While this study provides a generalized approach for analyzing clinical sequencing data for reduced coverage regions, there are a number of caveats. First, the data from each center represented specific cohorts from each project. These were intended to be exemplars to demonstrate the approach to analyzing data at an individual center and between multiple centers; they do not represent a comprehensive survey of human sequencing data. Second, although eight centers using ES data were represented, only two of our centers used GS data. Therefore, conclusions regarding the differences between GS and ES must be considered with that limitation in mind. Third, this analysis assumes that centers are performing germ-line sequencing to find heterozygous single-nucleotide polymorphisms. For labs seeking to identify variants with a lower allelic fraction (for example, cases of germ-line mosaicism or somatic mutations), additional considerations will be relevant and standards proposed here are unlikely to be sufficient. Finally, all 10 centers used Illumina-based sequencing approaches. At present, there are several other platforms available for clinical sequencing, which may provide different results. Moreover, the rapid evolution of platforms suggests that the specific data here may not be exactly reproduced using the most current technologies. Indeed, the technology used at most of the centers in this study has already evolved since the generation of data for this study. Nevertheless, though the data on reduced coverage regions at 10 centers may not be representative of the breadth of technologies used today, the approach to analyzing reduced coverage regions remains platform agnostic, and can be applied to any clinical sequencing data.

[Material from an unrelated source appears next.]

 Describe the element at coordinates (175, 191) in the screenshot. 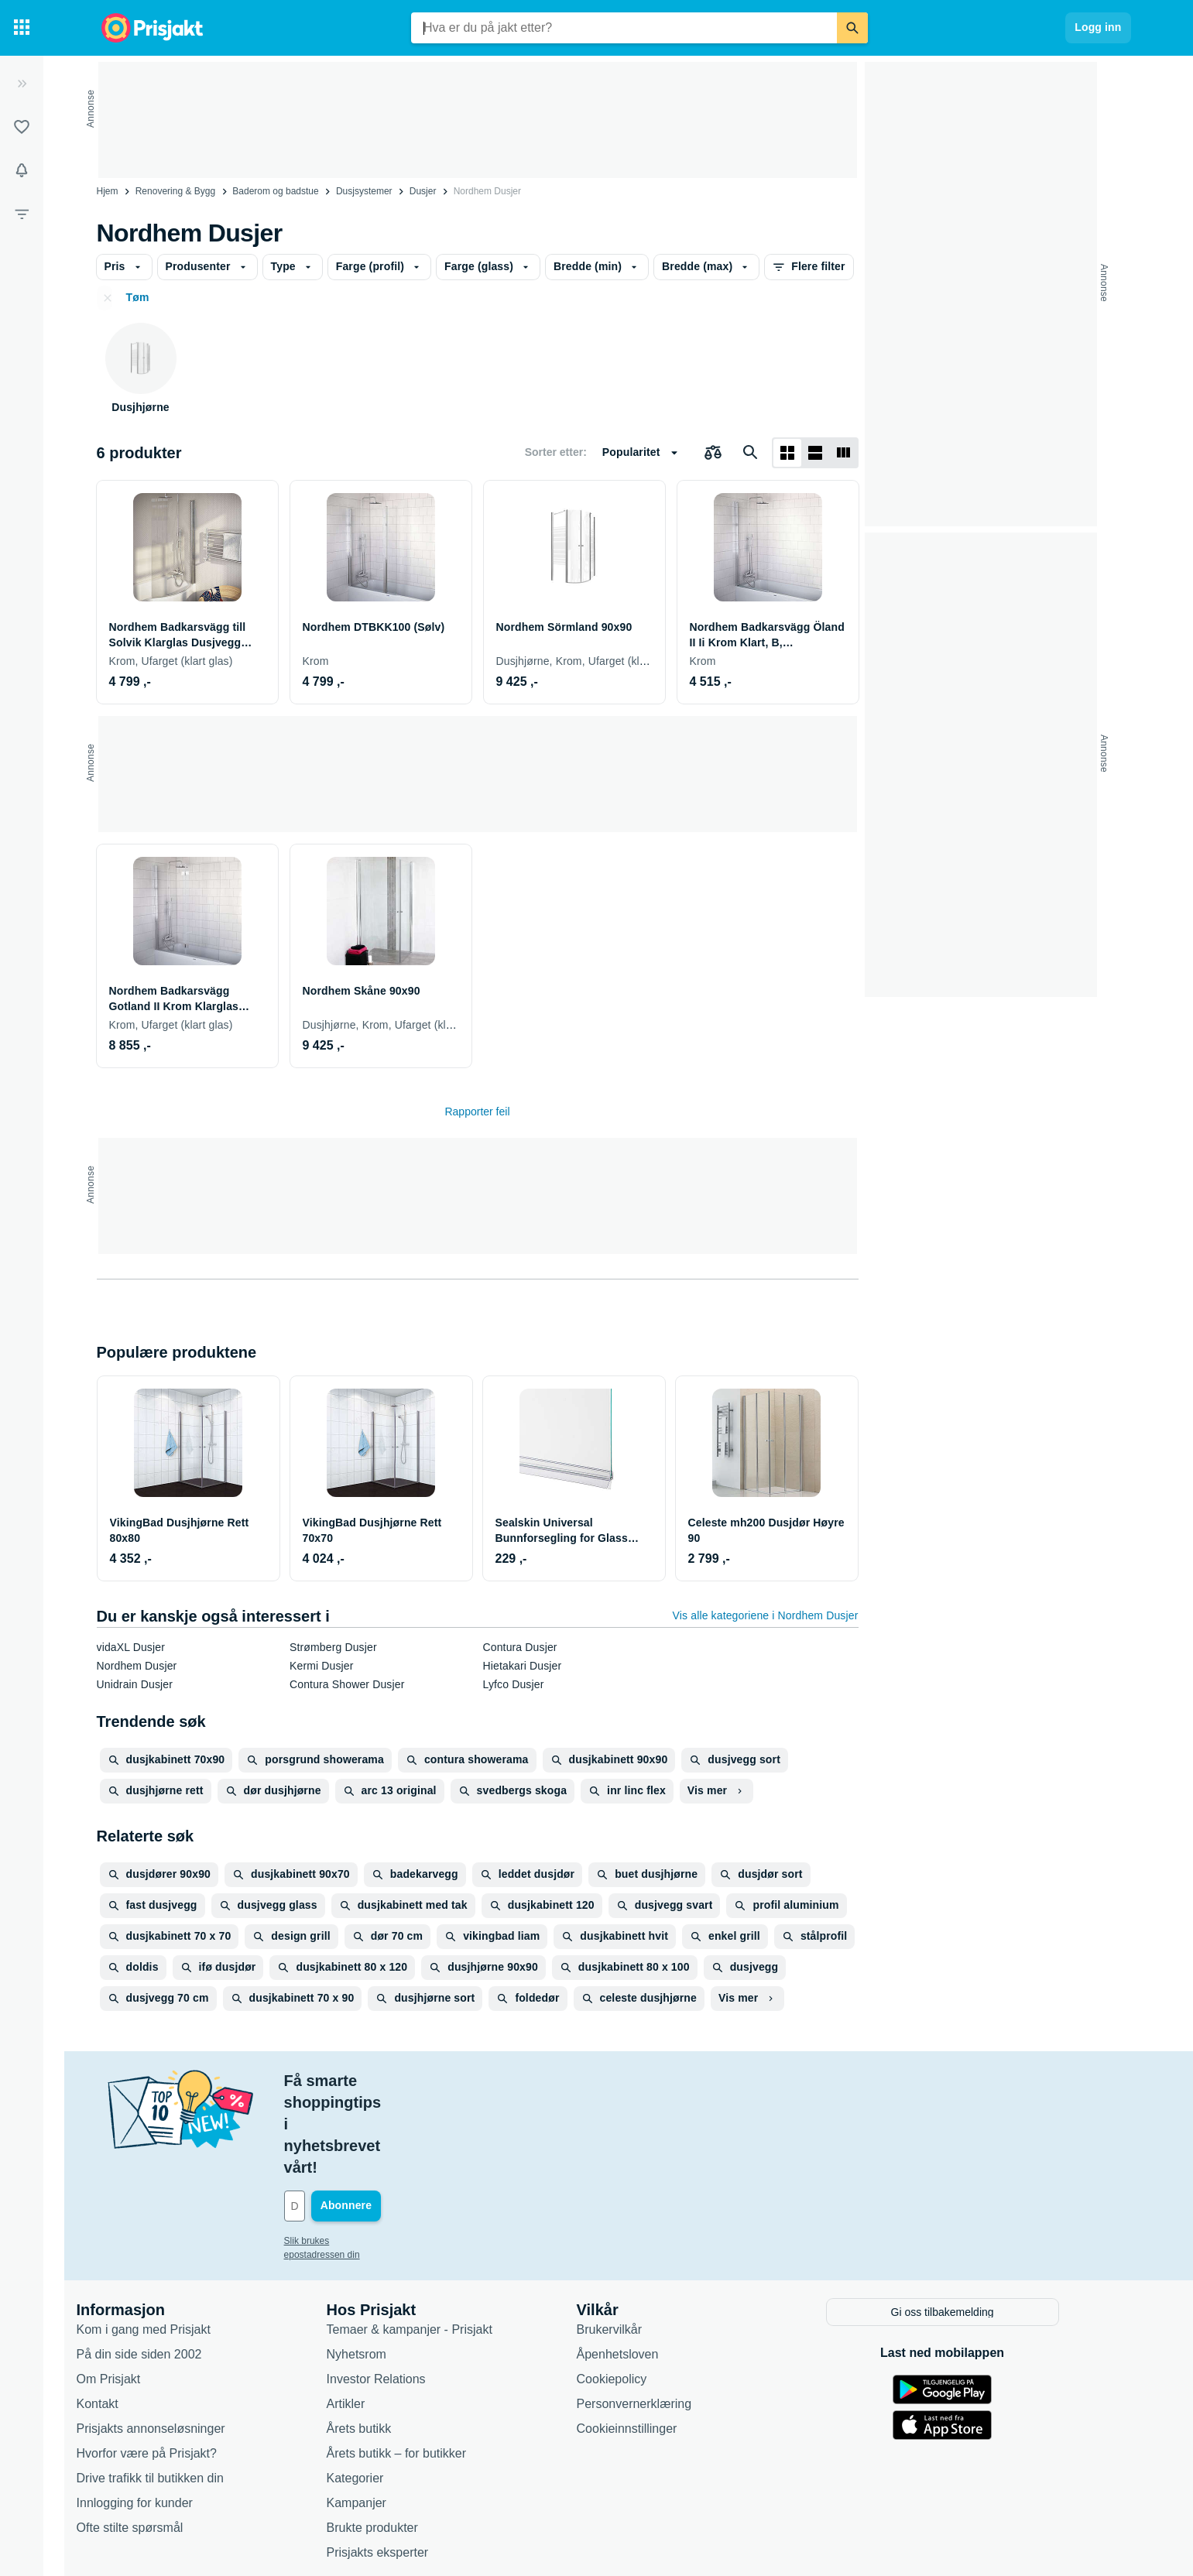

When communicating results to clinicians and patients, sequencing centers need to be able to recognize and address reduced coverage regions. The tools and framework defined in this study can provide information about regions that have systematically reduced coverage at the center, and regions that have reduced coverage in any individual sample, which may also include additional regions that have sporadically reduced coverage. Both are important for quality control and communication of clinical sequencing data test results. It is important for centers to understand systematic reduced coverage regions to understand limitations of their clinical sequencing testing, and, when appropriate, to modify approaches to improve sequencing quality. At the individual level, regions that have reduced coverage in any particular sample may have direct clinical implications. Therefore, it is important that these regions be accurately communicated to the clinicians using the reports, so that they can correctly factor this into their decision making. Communicating clinical sequencing data to clinicians and patients remains challenging, and including issues of sequencing standards adds further complexity to this—but is important. Further research into specific approaches to documenting and communicating these standards will be required.